CGS 3-39a, 4a-12, 13a-166; Public Act 98-204; Public Act 99-2.

2.0 General Principles

Accounts receivable records should be accurate, complete, and maintained in a manner to indicate the length of time the debt has been outstanding. This practice establishes policies and procedures for all state agencies in the management and collection of receivables.

3.0 Accounting for Receivables

3.1 Definition of Receivables

The term “receivables” includes all claims held against others for future receipts of monies, goods and services. For State accounting, the term is used in a more restrictive sense to indicate claims, which have been billed and are expected to be collected in monies. The term “receivables” includes taxes receivable, amounts due from the federal government, from political subdivisions, from other funds, from other agencies, and such other amounts which come due as a result of regular business transactions.
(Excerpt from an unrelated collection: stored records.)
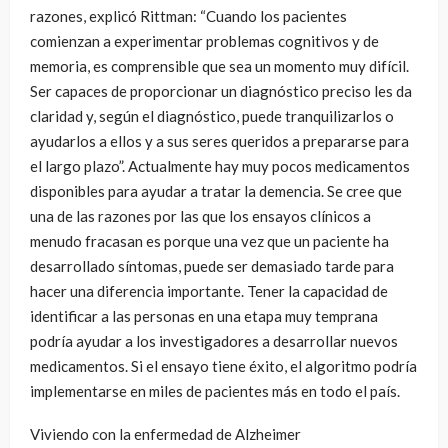
razones, explicó Rittman: “Cuando los pacientes
comienzan a experimentar problemas cognitivos y de
memoria, es comprensible que sea un momento muy difícil.
Ser capaces de proporcionar un diagnóstico preciso les da
claridad y, según el diagnóstico, puede tranquilizarlos o
ayudarlos a ellos y a sus seres queridos a prepararse para
el largo plazo”. Actualmente hay muy pocos medicamentos
disponibles para ayudar a tratar la demencia. Se cree que
una de las razones por las que los ensayos clínicos a
menudo fracasan es porque una vez que un paciente ha
desarrollado síntomas, puede ser demasiado tarde para
hacer una diferencia importante. Tener la capacidad de
identificar a las personas en una etapa muy temprana
podría ayudar a los investigadores a desarrollar nuevos
medicamentos. Si el ensayo tiene éxito, el algoritmo podría
implementarse en miles de pacientes más en todo el país.
Viviendo con la enfermedad de Alzheimer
For a fuller explanation see Comptroller's Memorandum 2000-15 http://www.osc.ct.gov/memoarchives3/2000memos/200015.htm 

3.2 Taxes Receivable

Taxes are not considered as receivables until a determination is made that the tax is actually due, but has not yet been paid. Therefore, under the classification of “Taxes Receivable,” the following may be found:

A. Taxes under litigation, pending court decision.

B. Amounts erroneously underpaid by taxpayers that are expected to be collected.

C. Amounts reported due from the taxpayer, but not yet paid.

In all of the instances cited above, documentation of the receivables must be available before the transaction can be entered in the agency's books of accounts.

3.3 Amounts Due from Other Governmental Units

Amounts due from the federal government are to be set up on the books of the receiving agency as receivables if either of the following conditions is met:

A. The State of Connecticut has incurred expenditures which qualify and are eligible for reimbursement from the federal government.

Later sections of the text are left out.